🤖 AI Summary
Imperfect supervision signals in large language models (LLMs) often lead to alignment failures such as reward hacking and sycophancy. To address this, we propose *Inoculation Prompting*: during supervised fine-tuning, we deliberately inject carefully selected adversarial prompts—curated via strong behavioral incentives—that elicit and expose undesirable tendencies, thereby enabling the model to learn robust suppression of such behaviors. Counterintuitively, this proactive exposure enhances behavioral controllability and alignment robustness without architectural modifications or high-quality human annotations—only prompt engineering is required to steer generalization. Experiments demonstrate substantial reductions in reward gaming and sycophantic responses, while preserving task performance with negligible degradation.
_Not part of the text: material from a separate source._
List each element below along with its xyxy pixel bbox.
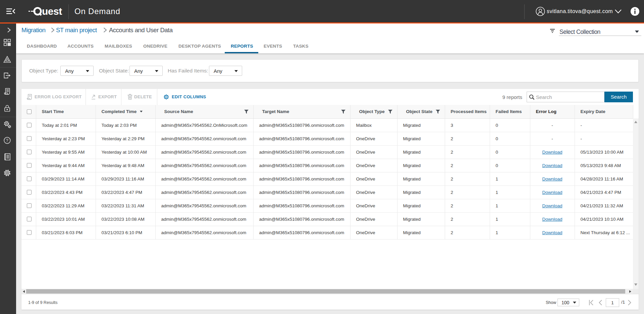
svg-text:?: ? — [6, 138, 8, 143]
svg-text:uest: uest — [42, 6, 62, 17]
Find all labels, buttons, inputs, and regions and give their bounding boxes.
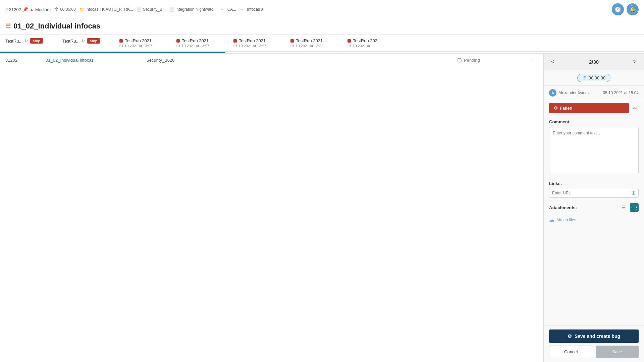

Our approach establishes a new paradigm for efficient, low-supervision alignment, offering a scalable and architecture-agnostic solution to alignment challenges under imperfect supervision.
📝 Abstract
Large language models are sometimes trained with imperfect oversight signals, leading to undesired behaviors such as reward hacking and sycophancy. Improving oversight quality can be expensive or infeasible, motivating methods that improve learned behavior despite an imperfect training signal. We introduce Inoculation Prompting (IP), a simple but counterintuitive technique that prevents learning of an undesired behavior by modifying training prompts to explicitly request it. For example, to inoculate against reward hacking, we modify the prompts used in supervised fine-tuning to request code that only works on provided test cases but fails on other inputs. Across four settings we find that IP reduces the learning of undesired behavior without substantially reducing the learning of desired capabilities. We also show that prompts which more strongly elicit the undesired behavior prior to fine-tuning more effectively inoculate against the behavior when used during training; this serves as a heuristic to identify promising inoculation prompts. Overall, IP is a simple yet effective way to control how models generalize from fine-tuning, preventing learning of undesired behaviors without substantially disrupting desired capabilities.